Data extracted from a collection:
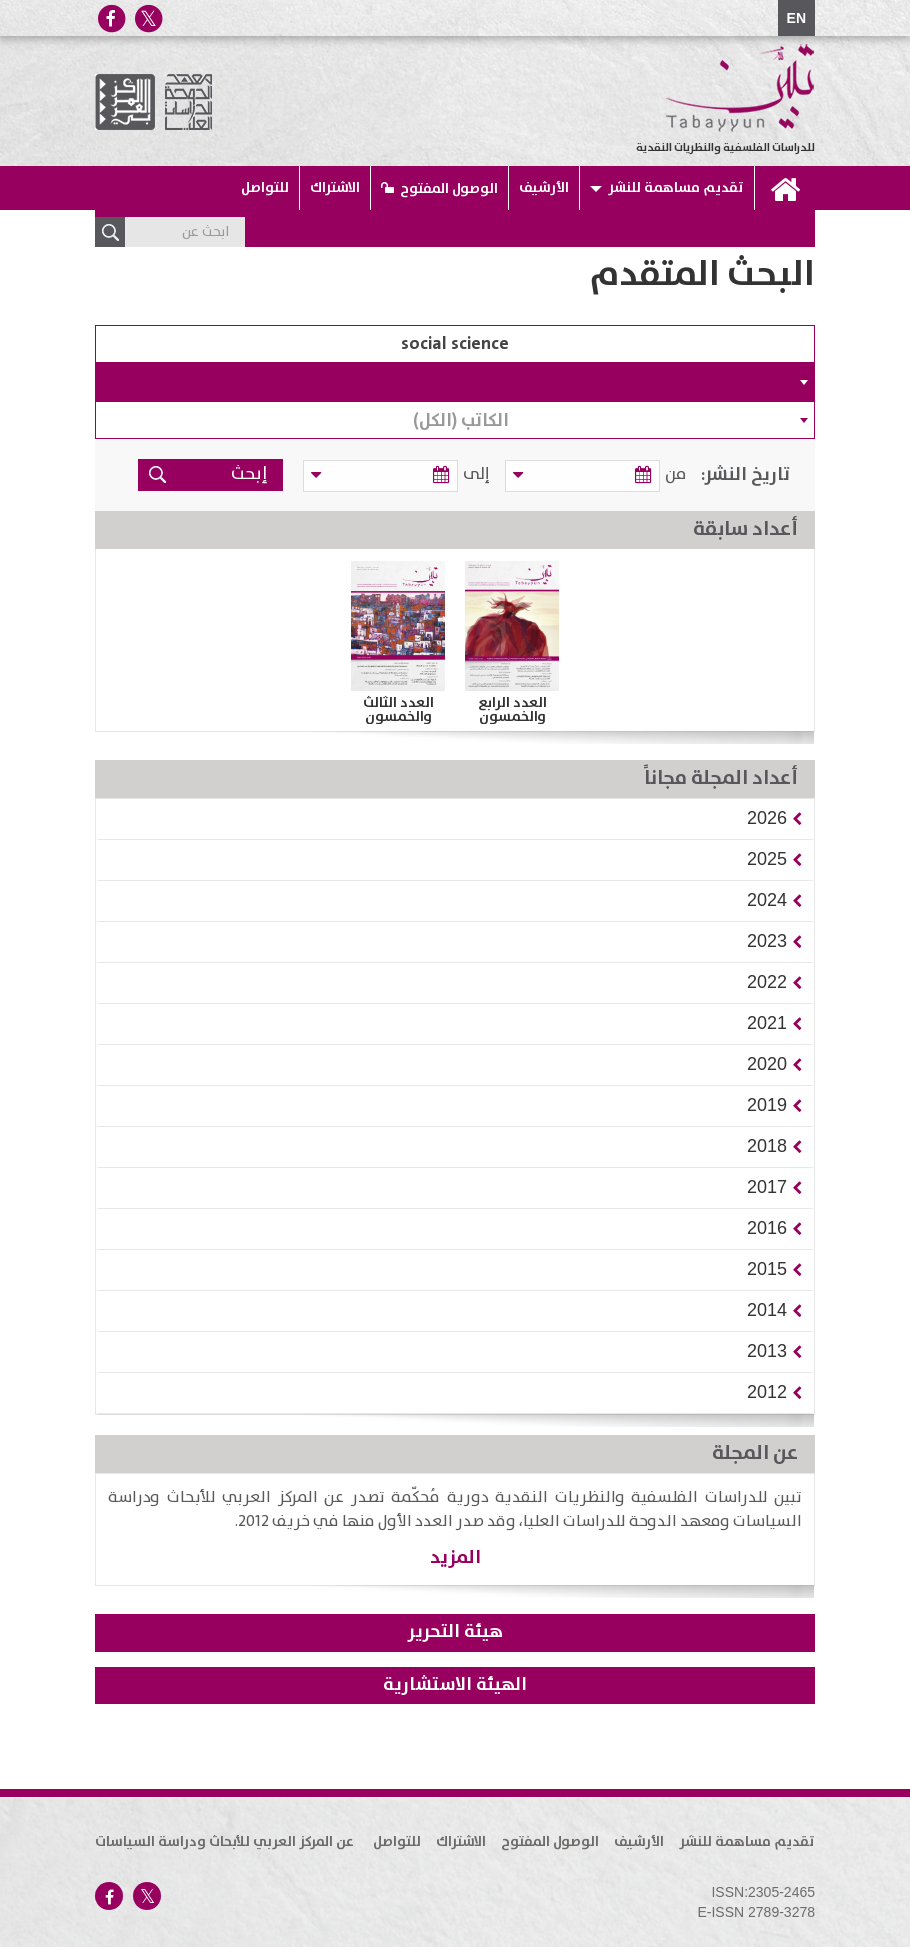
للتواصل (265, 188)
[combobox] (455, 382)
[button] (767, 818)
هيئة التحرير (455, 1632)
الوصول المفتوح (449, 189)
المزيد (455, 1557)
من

• DIRECTIONS
Each record above should be returned unchanged, except that the pictures are dropped.

• TASK ANSWER
للتواصل (265, 188)
[combobox] (455, 382)
[button] (767, 818)
هيئة التحرير (455, 1632)
الوصول المفتوح (449, 189)
المزيد (455, 1557)
من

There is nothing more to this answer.